耳嚢 巻之九 英心在る女の事
英心在る女の事
是も右邊の事なる由。中野某妻、子供有(あり)て見まかりしに、人々獨身(ひとりみ)にて幼子(をさなご)の養育も成るまじとすゝめけるゆゑ、後妻を呼(よび)むかゑしが、此後妻まめまめ敷(しき)者にて、幼子を育養なし今に榮へけるに、彼かの)後妻婚姻なして四五日も過(すぎ)て、用場へ行(ゆき)て立歸(たちかへ)る折柄、色靑く年頃三十内外の女、ほうほつと立(たち)て居(をり)たりければ、後妻はやくも察しけるゆゑや、おん身はおさなき者の事氣遣ひかく顯れ給ふらん、聊も苦勞にな思ひ給ひそ、いとけなきもあるゆゑに男も我等をむかへ給ひしなれば、我おん身にかはり、いかにも守り育てん事、御身には增(まさ)るともおろか成(なる)事あらんや、くれぐれも安堵なし給へと申ければ、嬉しげに笑ひてかき消して失せぬ。其事夫へもしばしは不語(かたらず)、一兩年も過(すぎ)てかたりけるとなり。女丈夫ともいふべきものなりと、中野が同僚のかたりける。
□やぶちゃん注
○前項連関:植物妖魅譚から霊異譚で連関し、また、冒頭の謂いからは、前話のニュース・ソースである「組屋舖に住(すめ)る與力」が合わせて語ったものである可能性も捨てきれない。ただ、これ、明らかに幾つも先行類話があって、やや話柄の新味には欠く。鈴木氏も指摘する如く、「耳嚢 巻之七 婦人強勇の事」や「耳嚢 巻之八 幽魂貞心孝道の事」などがそれで、『いずれも先妻の幽霊が遺児の養育を案じて後妻の枕元に現われる筋で、幽霊話における一つの型であることがわかる』と評しておられる。但し、本話は登場人物が全く怖がらないこと、首尾一貫して後妻の誠意が貫いていることなど、個人的には非常に好ましい怪談の外套を着た誠心の人の話として、清々しく読める。
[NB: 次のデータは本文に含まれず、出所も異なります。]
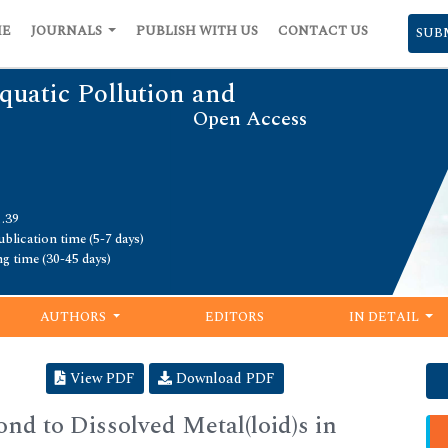
ME
JOURNALS
PUBLISH WITH US
CONTACT US
SUB
quatic Pollution and
Open Access
1.39
blication time (5-7 days)
ng time (30-45 days)
AUTHORS
EDITORS
IN DETAIL
View PDF
Download PDF
nd to Dissolved Metal(loid)s in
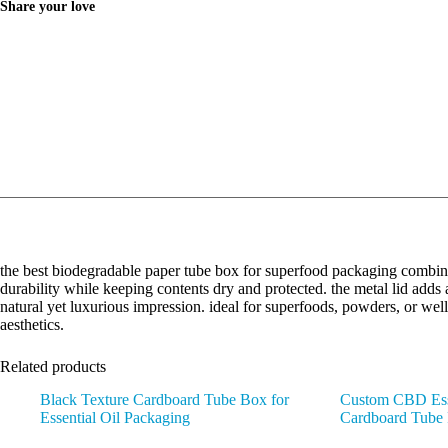
Share your love
the best biodegradable paper tube box for superfood packaging combine
durability while keeping contents dry and protected. the metal lid adds 
natural yet luxurious impression. ideal for superfoods, powders, or wel
aesthetics.
Related products
Black Texture Cardboard Tube Box for
Custom CBD Esse
Essential Oil Packaging
Cardboard Tube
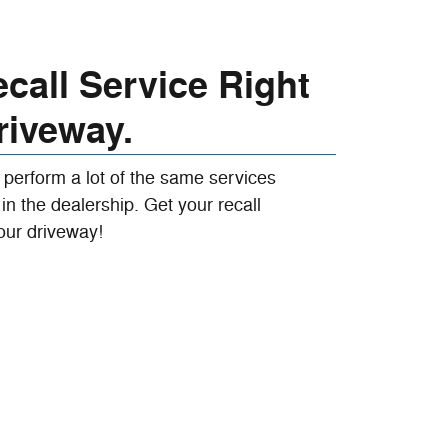
call Service Right
riveway.
 perform a lot of the same services
in the dealership. Get your recall
our driveway!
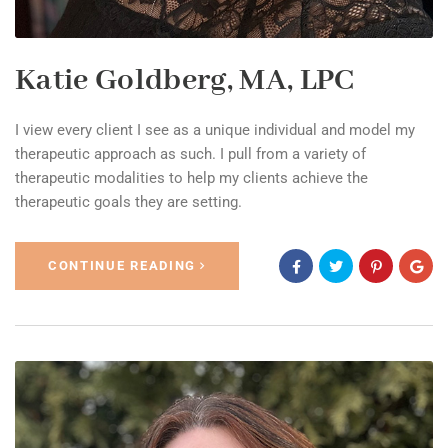
Katie Goldberg, MA, LPC
I view every client I see as a unique individual and model my
therapeutic approach as such. I pull from a variety of
therapeutic modalities to help my clients achieve the
therapeutic goals they are setting.
CONTINUE READING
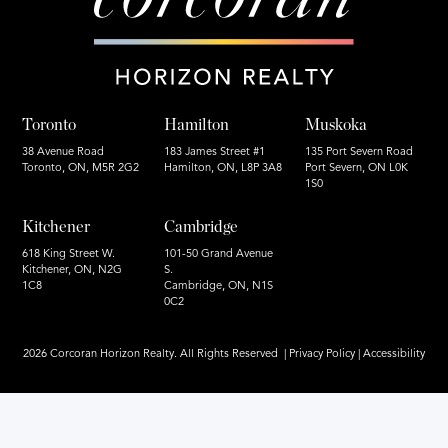
Toronto
Hamilton
Muskoka
38 Avenue Road
183 James Street #1
135 Port Severn Road
Toronto, ON, M5R 2G2
Hamilton, ON, L8P 3A8
Port Severn, ON L0K
1S0
Kitchener
Cambridge
618 King Street W.
101-50 Grand Avenue
Kitchener, ON, N2G
S.
1C8
Cambridge, ON, N1S
0C2
2026 Corcoran Horizon Realty. All Rights Reserved |
Privacy Policy
|
Accessibility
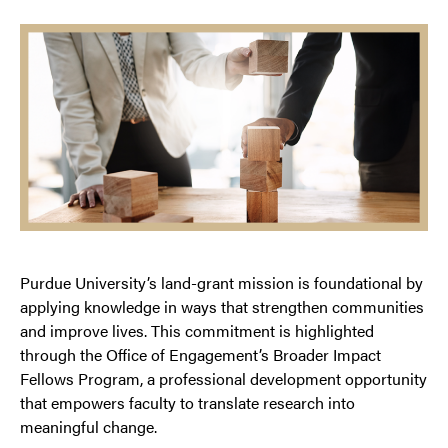
Purdue University’s land-grant mission is foundational by
applying knowledge in ways that strengthen communities
and improve lives. This commitment is highlighted
through the Office of Engagement’s Broader Impact
Fellows Program, a professional development opportunity
that empowers faculty to translate research into
meaningful change.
・「右邊」前話の舞台である「牛込と大久保の境、若松町」辺。完全な辺縁ではないが、この辺り、江戸御府内としては片田舎、辺地に近い。民俗世界にありがちな、江戸御府内という巨大な「ムラ」の境界上に異界への回路が開くというセオリーがここでは明らかに生きているように思われるのである。
・「ほうほつ」底本には右に『(彷彿)』と編者注がある。髣髴。
■やぶちゃん現代語訳
誠実なる心を以って霊に接したる女の事
これも前の話と同じい、牛込と大久保の境辺りにての出来事なる由。
中野某(なにがし)が妻、子供の御座ったに、若くして急に身罷ってしもうたによって、中野が周囲の人々、
「……独り身にては幼な子の養育も、これ、ままなるまいぞ。……」
と、頻りに再婚を勧めたによって、後妻を迎えたと申す。
この後妻、まことに誠実なる者にして、先妻の産みたる幼な子を、我が子の如く養育なし、中野家は今に、名家として栄えておらるる由。
さてもこの話は、その後妻が、婚姻を成して、四、五日も過ぎた、ある日のこと、と申す。
後架へ行きて戻ろうとするおりから……
……色のまっ青なる……年頃三十かそこらの女が独り……何か……影の薄う……ぼぅっと宙に浮かぶように……廊下の突き当たりに……立っておるを……見た。……
後妻はしかし、一目見るや早くも、その何者なるかを察したらしく、穏やかなる声にて、その女に語りかけた。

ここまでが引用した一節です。